My fuckface of a former manager at the club tried to force himself on her in the backroom after my roughest fight in months. I broke his fucking nose and drove her home, but not before I shoved my face in her virgin pussy 'til she came her brains out.

Hey, maybe we've got something in common after all, assuming your new wife's pussy tastes half as good as little Sis'.

Fuck. That's everything I want to say, but obviously I don't.

It's bad enough the asshole in front of me threatened our poor housekeeper. He's done it before when he wants to pump her about my latest fuck ups, holding her job security over her. Joan cleans early and late, just doing her job, but she sees a helluva lot. She deserves better.

“This is all on
you,
Tyler.” He narrows his eyes. “You know that, right? It's time for you to take responsibility, son. Our poor maid wouldn't need to have these unpleasant conversations with me if I didn't have to worry about what's happening in my own goddamned household.”

“That's just it – there's
nothing
for you to worry about. Claire's fine. She just had a late night out. I took care of everything. I stayed with her while she went to sleep. I know how to look after people, Dad, and I sure as shit don't need you to look after me.”
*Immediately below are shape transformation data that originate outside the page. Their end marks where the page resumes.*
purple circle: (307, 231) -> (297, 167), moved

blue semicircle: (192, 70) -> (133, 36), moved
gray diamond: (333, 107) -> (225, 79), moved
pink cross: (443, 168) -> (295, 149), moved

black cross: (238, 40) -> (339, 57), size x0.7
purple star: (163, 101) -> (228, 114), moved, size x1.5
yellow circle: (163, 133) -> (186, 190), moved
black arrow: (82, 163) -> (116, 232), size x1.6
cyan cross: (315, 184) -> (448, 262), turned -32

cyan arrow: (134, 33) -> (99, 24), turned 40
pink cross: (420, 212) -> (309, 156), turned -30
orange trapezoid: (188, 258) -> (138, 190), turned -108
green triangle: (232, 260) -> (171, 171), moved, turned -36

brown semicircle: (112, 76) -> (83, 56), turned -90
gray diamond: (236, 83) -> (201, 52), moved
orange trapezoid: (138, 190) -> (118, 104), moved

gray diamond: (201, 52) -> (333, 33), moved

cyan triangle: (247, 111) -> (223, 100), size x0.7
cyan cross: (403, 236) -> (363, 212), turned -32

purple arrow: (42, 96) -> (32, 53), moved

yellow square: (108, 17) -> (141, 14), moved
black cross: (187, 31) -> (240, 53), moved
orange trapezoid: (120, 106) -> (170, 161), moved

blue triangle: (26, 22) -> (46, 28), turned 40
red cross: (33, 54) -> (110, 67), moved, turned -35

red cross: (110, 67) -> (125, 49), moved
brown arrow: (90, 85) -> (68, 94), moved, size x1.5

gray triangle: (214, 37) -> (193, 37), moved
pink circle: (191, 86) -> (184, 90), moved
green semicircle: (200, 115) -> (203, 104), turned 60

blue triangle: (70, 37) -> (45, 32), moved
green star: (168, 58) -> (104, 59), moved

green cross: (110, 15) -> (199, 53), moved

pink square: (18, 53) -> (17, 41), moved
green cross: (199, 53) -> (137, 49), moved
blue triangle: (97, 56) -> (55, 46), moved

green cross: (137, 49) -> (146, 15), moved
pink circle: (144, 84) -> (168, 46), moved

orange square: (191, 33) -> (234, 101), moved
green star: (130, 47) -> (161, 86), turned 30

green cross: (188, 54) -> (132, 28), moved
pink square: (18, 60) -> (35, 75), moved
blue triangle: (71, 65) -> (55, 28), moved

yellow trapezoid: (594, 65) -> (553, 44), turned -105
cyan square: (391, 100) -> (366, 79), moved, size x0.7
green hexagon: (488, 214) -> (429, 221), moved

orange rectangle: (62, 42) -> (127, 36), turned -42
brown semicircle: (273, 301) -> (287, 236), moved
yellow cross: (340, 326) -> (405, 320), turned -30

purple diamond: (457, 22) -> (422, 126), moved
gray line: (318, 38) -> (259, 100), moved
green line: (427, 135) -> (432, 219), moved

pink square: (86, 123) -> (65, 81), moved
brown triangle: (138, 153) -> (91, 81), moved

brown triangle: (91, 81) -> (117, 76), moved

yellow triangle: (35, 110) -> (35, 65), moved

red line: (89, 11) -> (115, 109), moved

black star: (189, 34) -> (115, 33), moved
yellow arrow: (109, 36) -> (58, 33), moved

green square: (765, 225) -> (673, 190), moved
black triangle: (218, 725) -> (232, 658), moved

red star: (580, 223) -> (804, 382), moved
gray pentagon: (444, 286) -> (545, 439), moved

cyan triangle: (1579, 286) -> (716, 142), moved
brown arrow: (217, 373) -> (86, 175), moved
I'm about to storm out before this shit gets much more explosive. It was a big mistake coming out here. I'll get in my car and drive to beach, swim in the choppy fucking Pacific to blow off steam. And I've got a lot more circulating in my system now that I'm once again wrangling with this dick I'm ashamed to share blood with.

“When are you ever going to grow up, Ty? When?”

My back's turned, but I can feel him shaking his head behind me. Something about that shit causes me to freeze, spin around, and lock onto his icy stare.

“When are you gonna stop being such a selfish jackass? You don't give two shits about Claire's health or what I'm doing with my life. You're just afraid we're gonna do something dumb in front of the media and rock your little empire, or maybe derail wifey's Senate campaign. You don't need to keep pretending you give a fuck about anything besides money and prestige.”

He comes striding up fast, his cheeks flushing red hot. “Little empire? Little?”

Oh, fuck. I can feel the volcano preparing to blow.

“It's that
little
empire that gives you a standard of living ninety-nine percent of the people on this planet will never dream of, Tyler. It's everything I've built with my bare hands! Hell, I would've
loved
to go gallivanting around with women and muscle men in my twenties like you. You know what I was doing?”